Article Preview
Top1. Introduction
The detection of video foreground objects is one of the key problems in video processing, which could directly facilitate the applications such as video object recognition (Prest, Leistner, Civera, Schmid, & Ferrari, 2012), action segmentation (Lu & Jason, 2015) and recognition (Wang & Schmid, 2013). In recent years, many successful video foreground segmentation approaches (Grundmann, Kwatra, Han, & Essa, 2010), (Jang, Lee, & Kim, 2016) and object detectors (Cho, Kwak, Schmid, & Ponce, 2015; Girshick, 2015), are proposed, which leveraged the understanding of high-level video content.
However, building a fully unsupervised model that to segment the foreground object of unconstraint videos is still challenging, as no additional information about the foreground is provided; and the videos may be influenced by the factors such as dynamic background, motion blurry, light condition changes, or even the editing factors (e.g. subtitles or flying logos) (Papazoglou & Ferrari, 2013).
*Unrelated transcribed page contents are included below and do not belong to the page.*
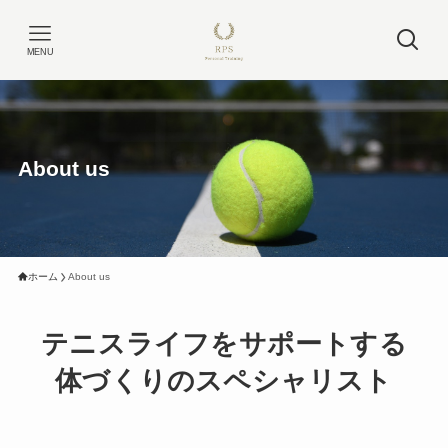
MENU
About us
ホーム
About us
テニスライフをサポートする
体づくりのスペシャリスト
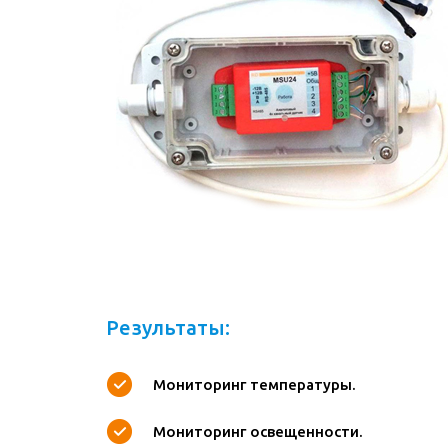
Результаты:
Мониторинг температуры.
Мониторинг освещенности.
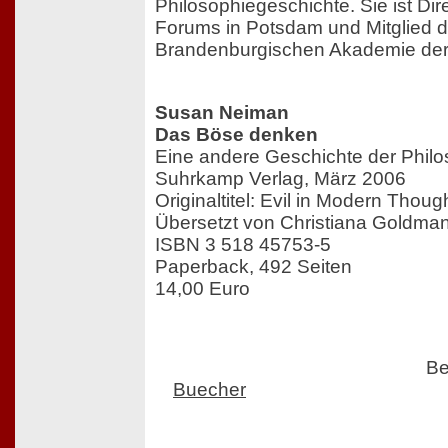
Philosophiegeschichte. Sie ist Dir
Forums in Potsdam und Mitglied de
Brandenburgischen Akademie der
Susan Neiman
Das Böse denken
Eine andere Geschichte der Philo
Suhrkamp Verlag, März 2006
Originaltitel: Evil in Modern Thoug
Übersetzt von Christiana Goldma
ISBN 3 518 45753-5
Paperback, 492 Seiten
14,00 Euro
Be
Buecher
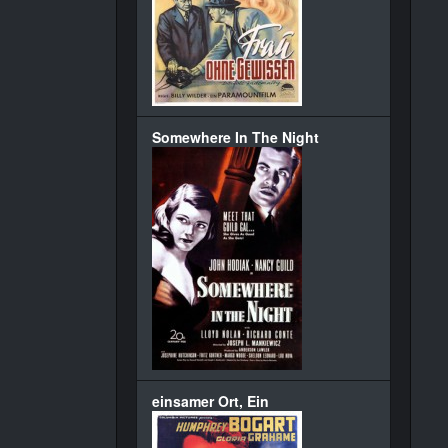
Somewhere In The Night
einsamer Ort, Ein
Therefore, the dependencies for segmentation become more significant, including the motion cues and appearance cues. The optical flow is a popular example of motion cues (Figure 1).
Figure 1. An illustration of proposed Motion-based likelihood: (a) The original frame; (b) The actual edges of current frame (green) and the motion boundaries (red); (c) The HOG affinity map; where the motion boundaries agreed more with edge responses have higher scores; (d) The edges that aligned by motion; (e) Initial prediction of foreground by Inside-outside-map (Papazoglou & Ferrari, 2013); (f) The motion-based likelihood by accumulating the masks obtained by step (e)
With adequate alignments, the motion boundary by optical flow shall be more effective since it often related to the actual edges of foreground objects (Li, Kim, Humayun, Tsai, & Rehg, 2013). On the other hand, unsupervised models such as the PHM (Cho, Kwak, Schmid, & Ponce, 2015) could be regarded as good appearance model, while the colour distribution seems to be a more simple but efficient option (Koh, Jang, & Kim, 2016). In fact, a more precise foreground could also significantly benefit the foreground prediction with colour model (Stretcu & Leordeanu, 2015).
In this paper, we address the problem of automatically locating and segmenting the foreground object for unconstrained videos and proposed a fully unsupervised approach based on both motion and appearance cues of object. The key contributions of our work are: (1) we proposed a fully unsupervised approach for video foreground object segmentation, with competitive performances on three datasets; (2) we obtained more precise motion-based foreground predictions with a novel HOG affinity map; and (3) we show that the shallow image processing algorithms are still capable for complex vision tasks such as video foreground segmentation. The experimental results show that our approach obtained competitive results on YouTube-Obj, J-HMDB and VOS dataset.
TopThough the classic background subtraction methods performed well towards the task of foreground segmentation with stationary cameras or slow background motions; in unconstrained videos, the background would be more complex and harder to analyse (Koh, Jang, & Kim, 2016). In fact, to locate the foreground object in videos is a difficult task, and many efforts have been made in the past decade.
Given an unconstrained video, there will be no prior knowledge (such as colour or location) provided about the objects (Lee, Kim, & Grauman, 2011); thus, many approaches considered saliency-based measures to find the most obvious object in the frame, such as (Li, Zheng, Chen, & Zhou, 2017) and (Li, Xia, & Chen, 2018). Another popular approach is spatial-temporal saliency, of which the key concern is about the object saliency map (Qiu, Gu, Chen, Chen, & Wang, 2007; Guo, 2008; Liu, 2009).